La constatazione, e qui parlo da docente Universitario, che nell’era della comunicazione praticamente non esiste un testo unico della comunicazione. E questo, a mio avviso, è una lacuna notevole. La capacità di comunicare è fondamentale. Puoi avere le migliori idee del mondo ma se non sei capace di comunicarle non ottieni alcun risultato. Saper comunicare è un mestiere che non s’improvvisa. Ci sono delle tecniche precise, sperimentate, collaudate, sia nei tempi di esposizione che nell’ordine delle tematiche da affrontare.

 

In passato qualcuno ha obiettato che io faccio trasmissioni sulla medicina senza essere un medico. La mia risposta è sempre la stessa: per fortuna che non lo sono. Se fossi un medico probabilmente non riuscirei a raccontare o a far raccontare ai medici l’essenza del messaggio che la trasmissione televisiva intende trasmettere al telespettatore.

 

Quindi il suo libro è rivolto soprattutto a chi intende entrare nel mondo della comunicazione?

 

Il libro è rivolto a tutti perché la comunicazione non riguarda solo gli esperti e gli uomini pubblici ma tutti indistintamente.
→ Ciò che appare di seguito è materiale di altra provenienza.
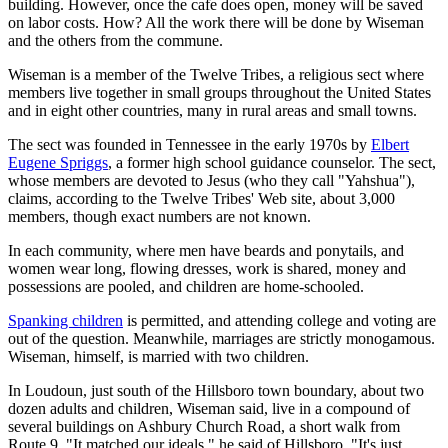
building. However, once the cafe does open, money will be saved
on labor costs. How? All the work there will be done by Wiseman
and the others from the commune.
Wiseman is a member of the Twelve Tribes, a religious sect where
members live together in small groups throughout the United States
and in eight other countries, many in rural areas and small towns.
The sect was founded in Tennessee in the early 1970s by
Elbert
Eugene Spriggs
, a former high school guidance counselor. The sect,
whose members are devoted to Jesus (who they call "Yahshua"),
claims, according to the Twelve Tribes' Web site, about 3,000
members, though exact numbers are not known.
In each community, where men have beards and ponytails, and
women wear long, flowing dresses, work is shared, money and
possessions are pooled, and children are home-schooled.
Spanking children
is permitted, and attending college and voting are
out of the question. Meanwhile, marriages are strictly monogamous.
Wiseman, himself, is married with two children.
In Loudoun, just south of the Hillsboro town boundary, about two
dozen adults and children, Wiseman said, live in a compound of
several buildings on Ashbury Church Road, a short walk from
Route 9. "It matched our ideals," he said of Hillsboro. "It's just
Faccio un esempio: conoscere le regole per scrivere un interessante e attraente articolo non serve solo ai giornalisti. Saper scrivere in maniera comprensibile è importante in ogni circostanza della vita: quando si stende un rapporto, quando si fa una denuncia, quando si manda una relazione e anche quando si scrive una semplice lettera di auguri. Purtroppo, molte persone credono che basti non commettere errori di ortografia per scrivere bene. Non è così. La conoscenza della lingua è, ovviamente, fondamentale. Purtroppo non sono pochi coloro che scrivono in maniera astrusa e incomprensibile anche se in un italiano grammaticalmente corretto. Ne costituiscono un esempio lampante molte leggi e ordinamenti scritti da politici e burocrati incompetenti.

 

Lei nel suo libro si sofferma anche sull’importanza della comunicazione nel villaggio globale. In estrema sintesi a cosa si riferisce?

 

Anche qui molti credono che il problema sia solo quello di migliorare i traduttori automatici. Certo, sarebbe un buon aiuto ma ancora non avrebbe risolto il problema. Oltre a una lingua dominante come l’inglese, la globalizzazione ci sta portando verso un modo universale di rapportarci. Per certi versi stiamo rimettendo in piedi la torre di babele: si sta, cioè, affermando una logica universale nelle comunicazioni tra le persone e gli Stati. Riconoscerla e interpretarla nel modo corretto diventerà probabilmente la carta vincente della comunicazione del futuro. Ed è proprio questo che cerco di trasmettere nel mio libro.